Negli ultimi anni si sta assistendo al ripescaggio del leggendario formato fisico del vinile, esaltato spesso non solo per l’indubbio fascino estetico, ma anche per la qualità audio ritenuta da molti ancora imbattuta. Tuttavia, questo fenomeno letto da un altro punto di vista risulta preoccupante sotto diversi aspetti e rappresenta con grande chiarezza la fragilità artistica e commerciale che la musica sta vivendo nell’ultimo decennio. Dagli anni di Napster la musica ha subito irrimediabili trasformazioni rimaste a lungo ignorate dalle case discografiche ancorate ad un modello sempre più obsoleto. Il risultato fu il proliferarsi della pirateria e un calo drastico nella vendita di prodotti di minor portata.
La conseguenza maggiore scaturita dall’incontrollato fenomeno è uno scenario segnato dalla mancanza di rispetto per il lavoro di musicista, dall’eccessiva fruibilità al suo lavoro (grazie al download illegale) e dalla scarsa consapevolezza dello sforzo che si cela dietro (questo non riguarda solo la musica, ma per adesso non ci interessa andare più a fondo).
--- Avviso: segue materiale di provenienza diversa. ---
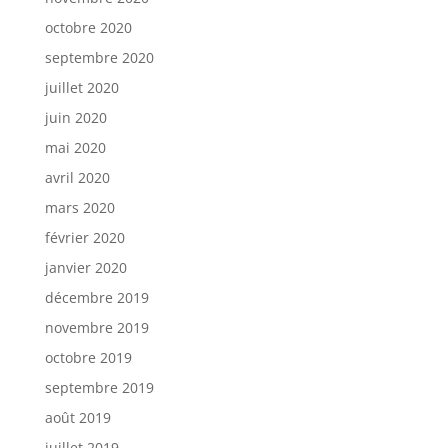
octobre 2020
septembre 2020
juillet 2020
juin 2020
mai 2020
avril 2020
mars 2020
février 2020
janvier 2020
décembre 2019
novembre 2019
octobre 2019
septembre 2019
août 2019
juillet 2019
La Apple con Itunes anticipò già di più di un decennio il business della musica digitale, ma Itunes rimase (e rimane tuttora) un prodotto prevalentemente di nicchia. Il suo contributo fu comunque fondamentale nell’aprire la strada alle moderne app streaming. Queste offrono tramite un pagamento mensile, una libreria musicale quasi sconfinata con diverse possibilità di riproduzione. Alla luce di tutto ciò risulta spontaneo chiedersi quale sia effettivamente il ruolo del vinile nella musica moderna, ormai profondamente legata allo sviluppo digitale. I costi di produzione di un vinile sono troppo alti da risultare insostenibili e vengono perciò stampati in tirature limitate. La sua riproducibilità è relegata unicamente alla dimensione domestica e richiede attrezzatura adatta per goderne pienamente le qualità. L’unico aspetto positivo è forse il gusto del collezionismo che il digitale nella sua volatilità non riesce a restituire.
Possiamo supporre si tratti di una fase di transizione, un attacco di immatura malinconia che cela dietro di sé la paura del futuro. Questo tipo di ragionamento è nocivo sul lungo termine e sporca il passato glorioso di un formato che ha fatto storia. La musica accrescendo la sua complessità, ha anche covato una sempre maggiore fragilità che si sfoga spesso in operazioni nostalgiche. Un sistema fragile e ordinato per crescere deve assumere il comportamento opposto. Solo rompendo e rimescolando si può avere la speranza di raggiungere qualcosa di nuovo ed è inutile pretendere di prevedere quello che potrà accadere. Il nostro compito a questo punto risulta tanto semplice quanto difficile: rimettere tutto in discussione per l’ennesima volta, a cominciare dal 33 giri.